### YOUR TASK
Transcribe exactly the lines below that begin at the line with "theo phương pháp" and stop after the line with "zdí či podpěrných pilířů.", leaving out every picture.

==*==

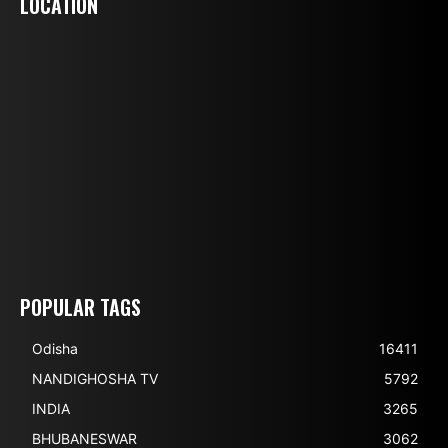
LOCATION
POPULAR TAGS
Odisha
16411
NANDIGHOSHA TV
5792
INDIA
3265
BHUBANESWAR
3062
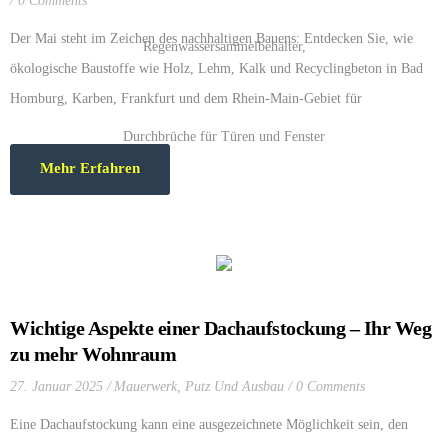
0 Comments
Der Mai steht im Zeichen des nachhaltigen Bauens: Entdecken Sie, wie
ökologische Baustoffe wie Holz, Lehm, Kalk und Recyclingbeton in Bad
Homburg, Karben, Frankfurt und dem Rhein-Main-Gebiet für
zukunftssicheres, energieeffizientes Bauen sorgen. Jetzt mehr erfahren bei
Bau-Linke.de!
Mehr Erfahren
Wichtige Aspekte einer Dachaufstockung – Ihr Weg
zu mehr Wohnraum
27. Januar 2025
Mauerwerk
,
Putz Und Ausbau
0 Comments
Eine Dachaufstockung kann eine ausgezeichnete Möglichkeit sein, den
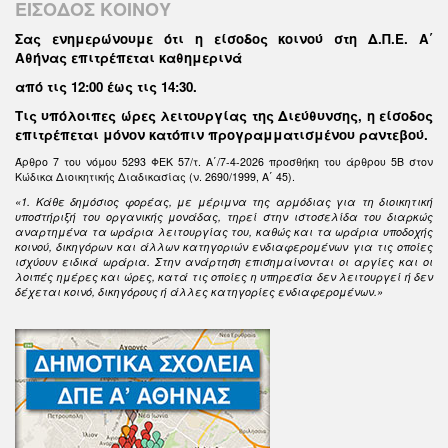
ΕΙΣΟΔΟΣ ΚΟΙΝΟΥ
Σας ενημερώνουμε ότι η είσοδος κοινού στη Δ.Π.Ε. Α΄
Αθήνας επιτρέπεται καθημερινά
από τις 12:00 έως τις 14:30
.
Τις υπόλοιπες ώρες λειτουργίας της Διεύθυνσης, η είσοδος
επιτρέπεται μόνον κατόπιν προγραμματισμένου ραντεβού.
Άρθρο 7 του νόμου 5293 ΦΕΚ 57/τ. Α΄/7-4-2026 προσθήκη του άρθρου 5Β στον
Κώδικα Διοικητικής Διαδικασίας (ν. 2690/1999, Α΄ 45).
«1. Κάθε δημόσιος φορέας, με μέριμνα της αρμόδιας για τη διοικητική
υποστήριξή του οργανικής μονάδας, τηρεί στην ιστοσελίδα του διαρκώς
αναρτημένα τα ωράρια λειτουργίας του, καθώς και τα ωράρια υποδοχής
κοινού, δικηγόρων και άλλων κατηγοριών ενδιαφερομένων για τις οποίες
ισχύουν ειδικά ωράρια. Στην ανάρτηση επισημαίνονται οι αργίες και οι
λοιπές ημέρες και ώρες, κατά τις οποίες η υπηρεσία δεν λειτουργεί ή δεν
δέχεται κοινό, δικηγόρους ή άλλες κατηγορίες ενδιαφερομένων.»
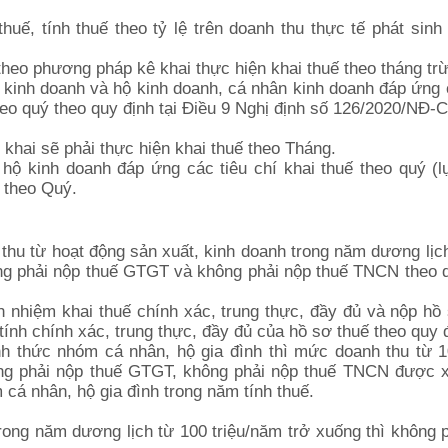
uế, tính thuế theo tỷ lệ trên doanh thu thực tế phát sinh
theo phương pháp kê khai thực hiện khai thuế theo tháng tr
 kinh doanh và hộ kinh doanh, cá nhân kinh doanh đáp ứng 
heo quý theo quy định tại Điều 9 Nghị định số 126/2020/NĐ-C
khai sẽ phải thực hiện khai thuế theo Tháng.
 hộ kinh doanh đáp ứng các tiêu chí khai thuế theo quý (
ế theo Quý.
thu từ hoạt động sản xuất, kinh doanh trong năm dương lịc
ông phải nộp thuế GTGT và không phải nộp thuế TNCN theo 
 nhiệm khai thuế chính xác, trung thực, đầy đủ và nộp hồ
tính chính xác, trung thực, đầy đủ của hồ sơ thuế theo quy 
nh thức nhóm cá nhân, hộ gia đình thì mức doanh thu từ 1
ng phải nộp thuế GTGT, không phải nộp thuế TNCN được x
 cá nhân, hộ gia đình trong năm tính thuế.
rong năm dương lịch từ 100 triệu/năm trở xuống thì không 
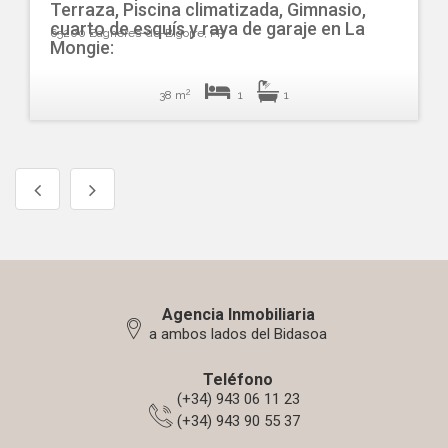
Terraza, Piscina climatizada, Gimnasio,
cuarto de esquís y raya de garaje en La
65200 Bagnères-de-Bigorre, FR
Mongie:
2
38 m
1
1
Agencia Inmobiliaria
a ambos lados del Bidasoa
Teléfono
(+34) 943 06 11 23
(+34) 943 90 55 37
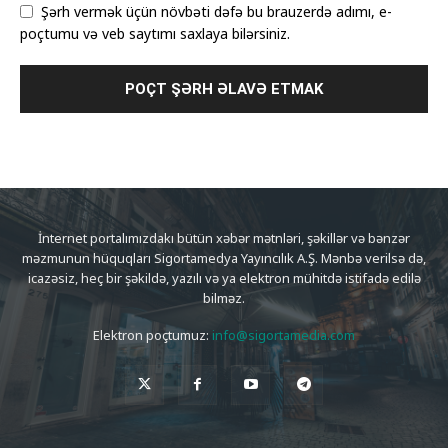
Şərh vermək üçün növbəti dəfə bu brauzerdə adımı, e-
poçtumu və veb saytımı saxlaya bilərsiniz.
İnternet portalımızdakı bütün xəbər mətnləri, şəkillər və bənzər
məzmunun hüquqları Sigortamedya Yayıncılık A.Ş. Mənbə verilsə də,
icazəsiz, heç bir şəkildə, yazılı və ya elektron mühitdə istifadə edilə
bilməz.
Elektron poçtumuz:
info@sigortamedia.com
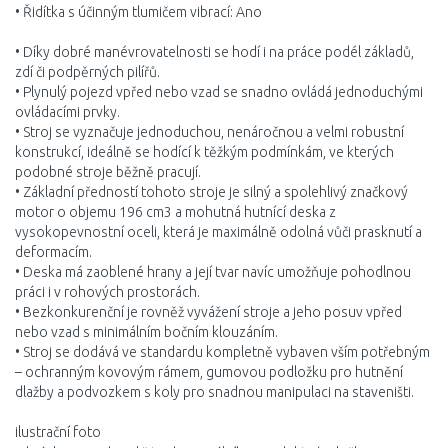
• Řidítka s účinným tlumičem vibrací: Ano
• Díky dobré manévrovatelnosti se hodí i na práce podél základů,
zdí či podpěrných pilířů.
• Plynulý pojezd vpřed nebo vzad se snadno ovládá jednoduchými
ovládacími prvky.
• Stroj se vyznačuje jednoduchou, nenáročnou a velmi robustní
konstrukcí, ideálně se hodící k těžkým podmínkám, ve kterých
podobné stroje běžně pracují.
• Základní předností tohoto stroje je silný a spolehlivý značkový
motor o objemu 196 cm3 a mohutná hutnící deska z
vysokopevnostní oceli, která je maximálně odolná vůči prasknutí a
deformacím.
• Deska má zaoblené hrany a její tvar navíc umožňuje pohodlnou
práci i v rohových prostorách.
• Bezkonkurenční je rovněž vyvážení stroje a jeho posuv vpřed
nebo vzad s minimálním bočním klouzáním.
• Stroj se dodává ve standardu kompletně vybaven vším potřebným
– ochranným kovovým rámem, gumovou podložku pro hutnění
dlažby a podvozkem s koly pro snadnou manipulaci na staveništi.
ilustrační foto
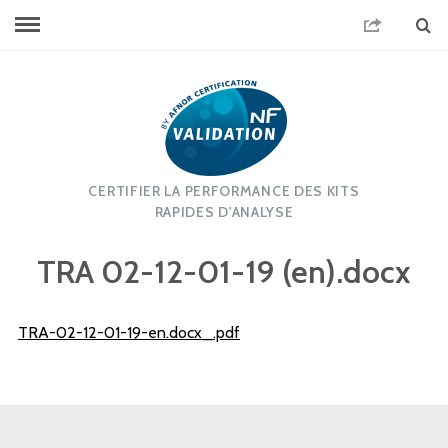
CERTIFIER LA PERFORMANCE DES KITS
RAPIDES D'ANALYSE
TRA 02-12-01-19 (en).docx
TRA-02-12-01-19-en.docx_.pdf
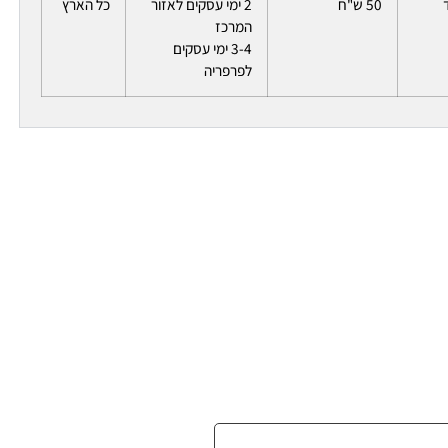
50 ש"ח
2 ימי עסקים לאזור
כל הארץ
המרכז
3-4 ימי עסקים
לפרפריה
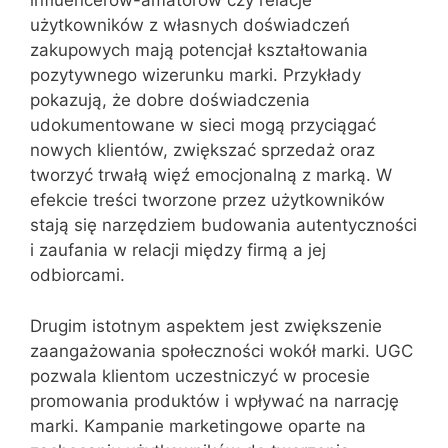
influencerów-amatorów czy relacje
użytkowników z własnych doświadczeń
zakupowych mają potencjał kształtowania
pozytywnego wizerunku marki. Przykłady
pokazują, że dobre doświadczenia
udokumentowane w sieci mogą przyciągać
nowych klientów, zwiększać sprzedaż oraz
tworzyć trwałą więź emocjonalną z marką. W
efekcie treści tworzone przez użytkowników
stają się narzędziem budowania autentyczności
i zaufania w relacji między firmą a jej
odbiorcami.
Drugim istotnym aspektem jest zwiększenie
zaangażowania społeczności wokół marki. UGC
pozwala klientom uczestniczyć w procesie
promowania produktów i wpływać na narrację
marki. Kampanie marketingowe oparte na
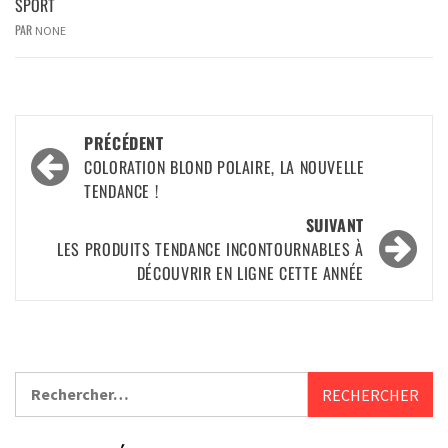
SPORT
PAR
NONE
PRÉCÉDENT
COLORATION BLOND POLAIRE, LA NOUVELLE
TENDANCE !
SUIVANT
LES PRODUITS TENDANCE INCONTOURNABLES À
DÉCOUVRIR EN LIGNE CETTE ANNÉE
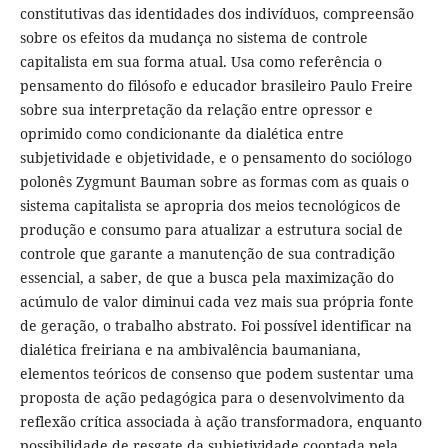
constitutivas das identidades dos indivíduos, compreensão
sobre os efeitos da mudança no sistema de controle
capitalista em sua forma atual. Usa como referência o
pensamento do filósofo e educador brasileiro Paulo Freire
sobre sua interpretação da relação entre opressor e
oprimido como condicionante da dialética entre
subjetividade e objetividade, e o pensamento do sociólogo
polonês Zygmunt Bauman sobre as formas com as quais o
sistema capitalista se apropria dos meios tecnológicos de
produção e consumo para atualizar a estrutura social de
controle que garante a manutenção de sua contradição
essencial, a saber, de que a busca pela maximização do
acúmulo de valor diminui cada vez mais sua própria fonte
de geração, o trabalho abstrato. Foi possível identificar na
dialética freiriana e na ambivalência baumaniana,
elementos teóricos de consenso que podem sustentar uma
proposta de ação pedagógica para o desenvolvimento da
reflexão crítica associada à ação transformadora, enquanto
possibilidade de resgate da subjetividade cooptada pela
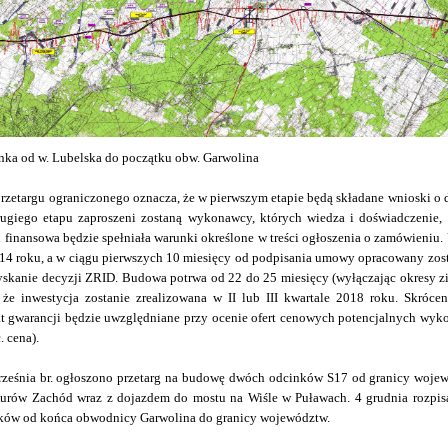
nka od w. Lubelska do początku obw. Garwolina
przetargu ograniczonego oznacza, że w pierwszym etapie będą składane wnioski o 
ugiego etapu zaproszeni zostaną wykonawcy, których wiedza i doświadczenie, 
 finansowa będzie spełniała warunki określone w treści ogłoszenia o zamówien
14 roku, a w ciągu pierwszych 10 miesięcy od podpisania umowy opracowany zos
yskanie decyzji ZRID. Budowa potrwa od 22 do 25 miesięcy (wyłączając okresy 
że inwestycja zostanie zrealizowana w II lub III kwartale 2018 roku. Skróceni
at gwarancji będzie uwzględniane przy ocenie ofert cenowych potencjalnych wyko
. cena).
rześnia br. ogłoszono przetarg na budowę dwóch odcinków S17 od granicy woje
Kurów Zachód wraz z dojazdem do mostu na Wiśle w Puławach. 4 grudnia rozpis
ków od końca obwodnicy Garwolina do granicy województw.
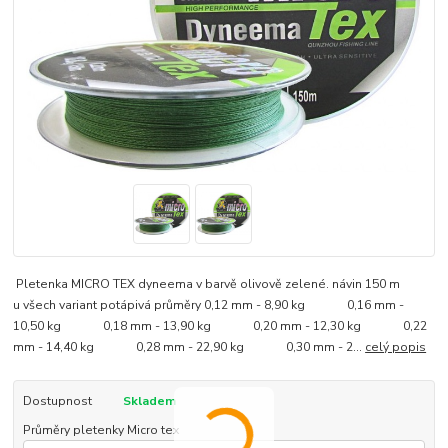
Pletenka MICRO TEX dyneema v barvě olivově zelené. návin 150 m
u všech variant potápivá průměry 0,12 mm - 8,90 kg 0,16 mm -
10,50 kg 0,18 mm - 13,90 kg 0,20 mm - 12,30 kg 0,22
mm - 14,40 kg 0,28 mm - 22,90 kg 0,30 mm - 2...
celý popis
Dostupnost
Skladem
Průměry pletenky Micro tex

==*==

### RESPONSE BOX
theo phương pháp kê khai thực hiện khai thuế theo tháng tr
 kinh doanh và hộ kinh doanh, cá nhân kinh doanh đáp ứng 
heo quý theo quy định tại Điều 9 Nghị định số 126/2020/NĐ-C
khai sẽ phải thực hiện khai thuế theo Tháng.
 hộ kinh doanh đáp ứng các tiêu chí khai thuế theo quý (
ế theo Quý.
thu từ hoạt động sản xuất, kinh doanh trong năm dương lịc
ông phải nộp thuế GTGT và không phải nộp thuế TNCN theo 
 nhiệm khai thuế chính xác, trung thực, đầy đủ và nộp hồ
tính chính xác, trung thực, đầy đủ của hồ sơ thuế theo quy 
nh thức nhóm cá nhân, hộ gia đình thì mức doanh thu từ 1
ng phải nộp thuế GTGT, không phải nộp thuế TNCN được x
 cá nhân, hộ gia đình trong năm tính thuế.
rong năm dương lịch từ 100 triệu/năm trở xuống thì không 
Terraza, Piscina climatizada, Gimnasio,
cuarto de esquís y raya de garaje en La
65200 Bagnères-de-Bigorre, FR
Mongie:
2
38 m
1
1
Agencia Inmobiliaria
a ambos lados del Bidasoa
Teléfono
(+34) 943 06 11 23
(+34) 943 90 55 37
Şərh vermək üçün növbəti dəfə bu brauzerdə adımı, e-
poçtumu və veb saytımı saxlaya bilərsiniz.
İnternet portalımızdakı bütün xəbər mətnləri, şəkillər və bənzər
məzmunun hüquqları Sigortamedya Yayıncılık A.Ş. Mənbə verilsə də,
icazəsiz, heç bir şəkildə, yazılı və ya elektron mühitdə istifadə edilə
bilməz.
Elektron poçtumuz:
info@sigortamedia.com
• Řidítka s účinným tlumičem vibrací: Ano
• Díky dobré manévrovatelnosti se hodí i na práce podél základů,
zdí či podpěrných pilířů.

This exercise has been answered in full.